Re: bib-1 truncation attribute 105: word masking

Ray Denenberg wrote:

>wald@library.ho.lucent.com wrote:
>
>  
>
>>  Realized better what is bothering me about this proposal.
>>The proposal says:
>>      1.  A single asterisk (*) is used to mask zero or more characters.
>>      4.  A single vertical bar (|) is used to mask zero or more words.
>>
>>Question is how is     a*b   different from   a|b
>>    
>>
>
>Suppose you search on "search" and you want to retrieve "amalgamated search"
>but not "amalgamated research". Then "*search"  won't help but "|search"
>will.
>
>--Ray
>
As far as I know, there is not a standard set of regular expressions in 
which some symbol can be used as the "|" in the proposal. If it exists, 
please pardon me for this message, and let me know about this set. 
Otherwise read the rest of the message.

In many UNIX commands, as well as in many high level programming 
languages, you can use "\<" to match left word boundaries (and "\>" to 
match right word boundaries). The example above should work with 
"\<search": this RE would match "amalgamated search" but not 
"amalgamated research".

The same result should be given with "\Wsearch" ("\W" matches any 
character which can't be part of a word).

There could well be situations in which "matching zero or more words" is 
not equivalent to "matching word boundaries", buf if they are very few 
or even don't exist, it would be nice to change the proposal speaking of 
word boundaries instead of whole words, because of the availability of 
standard solutions to handle word boundaries (I'm almost sure that Perl 
and Java support such kind of RE, for example).

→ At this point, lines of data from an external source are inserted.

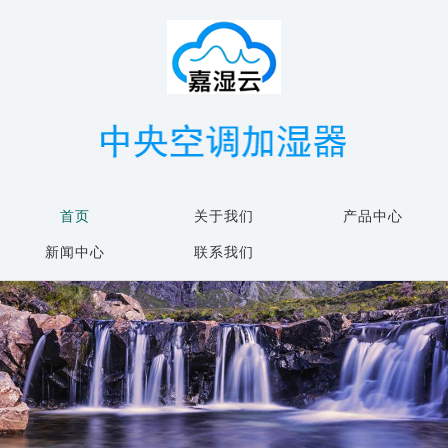
首页
关于我们
产品中心
新闻中心
联系我们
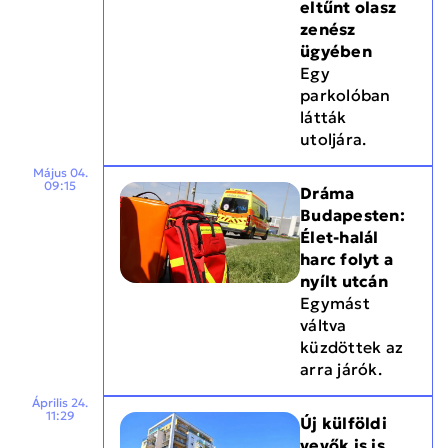
eltűnt olasz
zenész
ügyében
Egy
parkolóban
látták
utoljára.
Május 04.
09:15
Dráma
Budapesten:
Élet-halál
harc folyt a
nyílt utcán
Egymást
váltva
küzdöttek az
arra járók.
Április 24.
11:29
Új külföldi
vevők is is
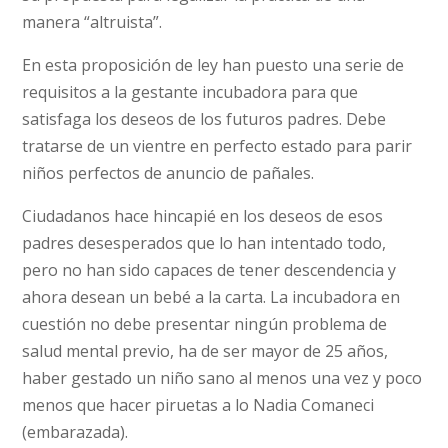
manera “altruista”.
En esta proposición de ley han puesto una serie de
requisitos a la gestante incubadora para que
satisfaga los deseos de los futuros padres. Debe
tratarse de un vientre en perfecto estado para parir
niños perfectos de anuncio de pañales.
Ciudadanos hace hincapié en los deseos de esos
padres desesperados que lo han intentado todo,
pero no han sido capaces de tener descendencia y
ahora desean un bebé a la carta. La incubadora en
cuestión no debe presentar ningún problema de
salud mental previo, ha de ser mayor de 25 años,
haber gestado un niño sano al menos una vez y poco
menos que hacer piruetas a lo Nadia Comaneci
(embarazada).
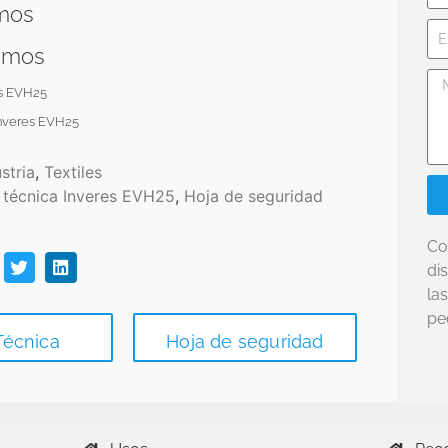
amos
ramos
es EVH25
Inveres EVH25
stria
,
Textiles
 técnica Inveres EVH25
,
Hoja de seguridad
Co
di
la
pe
Técnica
Hoja de seguridad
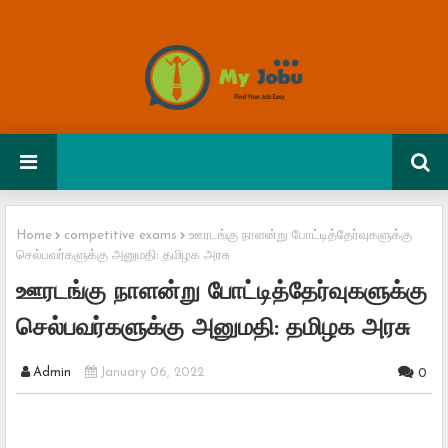
Home
competitive exams
ஊரடங்கு நாளன்று போட்டித்தேர்வுகளுக்கு
செல்பவர்களுக்கு அனுமதி: தமிழக அரசு
ஊரடங்கு நாளன்று போட்டித்தேர்வுகளுக்கு
செல்பவர்களுக்கு அனுமதி: தமிழக அரசு
Admin
January 06, 2022
0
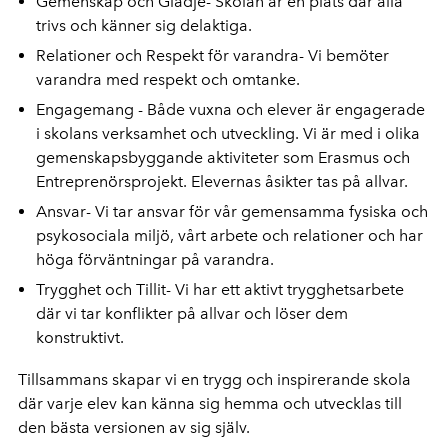
Gemenskap och Glädje- Skolan är en plats där alla
trivs och känner sig delaktiga.
Relationer och Respekt för varandra- Vi bemöter
varandra med respekt och omtanke.
Engagemang - Både vuxna och elever är engagerade
i skolans verksamhet och utveckling. Vi är med i olika
gemenskapsbyggande aktiviteter som Erasmus och
Entreprenörsprojekt. Elevernas åsikter tas på allvar.
Ansvar- Vi tar ansvar för vår gemensamma fysiska och
psykosociala miljö, vårt arbete och relationer och har
höga förväntningar på varandra.
Trygghet och Tillit- Vi har ett aktivt trygghetsarbete
där vi tar konflikter på allvar och löser dem
konstruktivt.
Tillsammans skapar vi en trygg och inspirerande skola
där varje elev kan känna sig hemma och utvecklas till
den bästa versionen av sig själv.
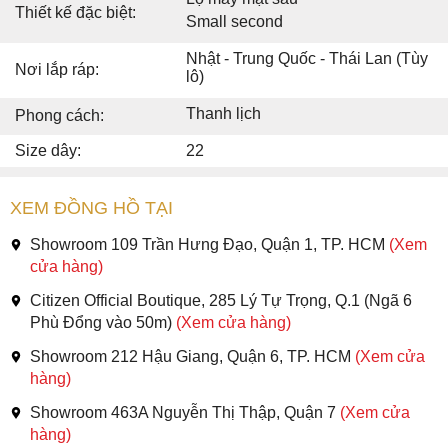
Thiết kế đặc biệt:
Small second
Nhật - Trung Quốc - Thái Lan (Tùy
Nơi lắp ráp:
lô)
Thanh lịch
Phong cách:
Size dây:
22
XEM ĐỒNG HỒ TẠI
Showroom 109 Trần Hưng Đạo, Quận 1, TP. HCM
(Xem
cửa hàng)
Citizen Official Boutique, 285 Lý Tự Trọng, Q.1 (Ngã 6
Phù Đổng vào 50m)
(Xem cửa hàng)
Showroom 212 Hậu Giang, Quận 6, TP. HCM
(Xem cửa
hàng)
Showroom 463A Nguyễn Thị Thập, Quận 7
(Xem cửa
hàng)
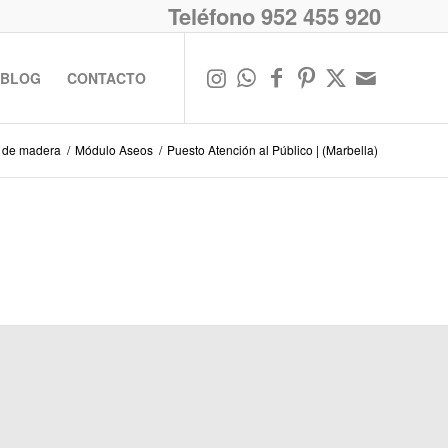
Teléfono 952 455 920
BLOG
CONTACTO
 de madera
/
Módulo Aseos
/
Puesto Atención al Público | (Marbella)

Another note: how many DBMS' support word matching or word boundaries 
matching? As far as I know, standard SQL does not, for example. The 
proposal should take into account the actual possibility of implementing 
the 105 attribute with small effort.

Best regards.

-- 
Andrea Giuliano, Ph. D.
Virtual System Administrator
ICCU - Istituto Centrale per il Catalogo Unico
Viale Castro Pretorio 105, Rome - ITALY
Tel. +39064989509, Fax +39064059302

Received on Monday, 9 September 2002 05:13:00 UTC